Reproduce the entries that follow precisely, setting aside any images.
•••
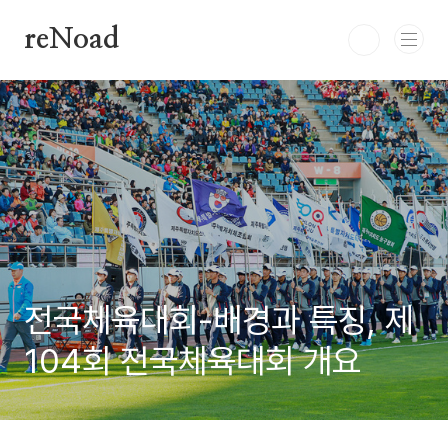
본문 바로가기
reNoad
전국체육대회-배경과 특징, 제
104회 전국체육대회 개요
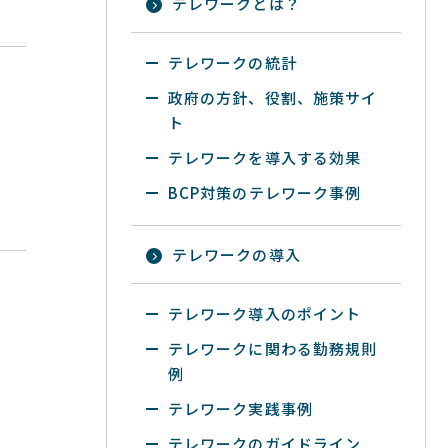
テレワークとは？
テレワークの統計
政府の方針、役割、施策サイ
ト
テレワークを導入する効果
BCP対策のテレワーク事例
テレワークの導入
テレワーク導入のポイント
テレワークに関わる勤務規則
例
テレワーク実践事例
テレワークのガイドライン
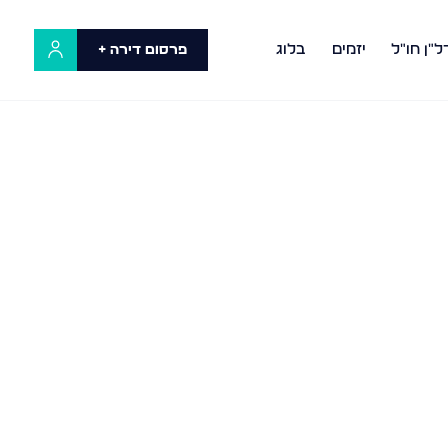
ל"ן חו"ל
יזמים
בלוג
פרסום דירה +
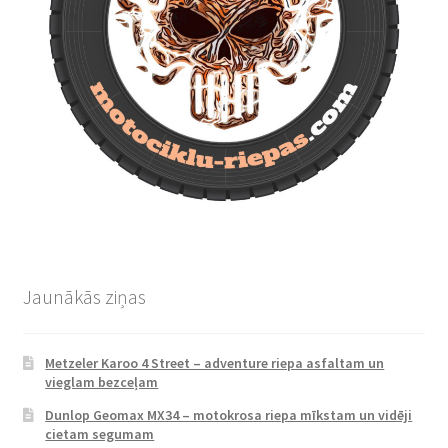
Jaunākās ziņas
Metzeler Karoo 4 Street – adventure riepa asfaltam un
vieglam bezceļam
Dunlop Geomax MX34 – motokrosa riepa mīkstam un vidēji
cietam segumam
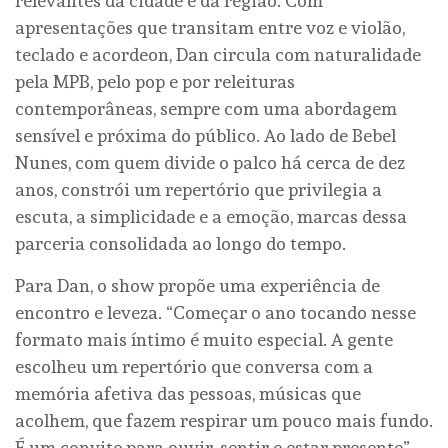
relevantes da cidade e da região. Com
apresentações que transitam entre voz e violão,
teclado e acordeon, Dan circula com naturalidade
pela MPB, pelo pop e por releituras
contemporâneas, sempre com uma abordagem
sensível e próxima do público. Ao lado de Bebel
Nunes, com quem divide o palco há cerca de dez
anos, constrói um repertório que privilegia a
escuta, a simplicidade e a emoção, marcas dessa
parceria consolidada ao longo do tempo.
Para Dan, o show propõe uma experiência de
encontro e leveza. “Começar o ano tocando nesse
formato mais íntimo é muito especial. A gente
escolheu um repertório que conversa com a
memória afetiva das pessoas, músicas que
acolhem, que fazem respirar um pouco mais fundo.
É um convite para ouvir, sentir e estar presente”,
•••
▶ **RESULT OF THE EXERCISE**:
본문 바로가기
reNoad
전국체육대회-배경과 특징, 제
104회 전국체육대회 개요
テレワークとは？
テレワークの統計
政府の方針、役割、施策サイ
ト
テレワークを導入する効果
BCP対策のテレワーク事例
テレワークの導入
テレワーク導入のポイント
テレワークに関わる勤務規則
例
テレワーク実践事例
テレワークのガイドライン
ל"ן חו"ל
יזמים
בלוג
פרסום דירה +
Jaunākās ziņas
Metzeler Karoo 4 Street – adventure riepa asfaltam un
vieglam bezceļam
Dunlop Geomax MX34 – motokrosa riepa mīkstam un vidēji
cietam segumam
relevantes da cidade e da região. Com
apresentações que transitam entre voz e violão,
teclado e acordeon, Dan circula com naturalidade
pela MPB, pelo pop e por releituras
contemporâneas, sempre com uma abordagem
sensível e próxima do público. Ao lado de Bebel
Nunes, com quem divide o palco há cerca de dez
anos, constrói um repertório que privilegia a
escuta, a simplicidade e a emoção, marcas dessa
parceria consolidada ao longo do tempo.
Para Dan, o show propõe uma experiência de
encontro e leveza. “Começar o ano tocando nesse
formato mais íntimo é muito especial. A gente
escolheu um repertório que conversa com a
memória afetiva das pessoas, músicas que
acolhem, que fazem respirar um pouco mais fundo.
É um convite para ouvir, sentir e estar presente”,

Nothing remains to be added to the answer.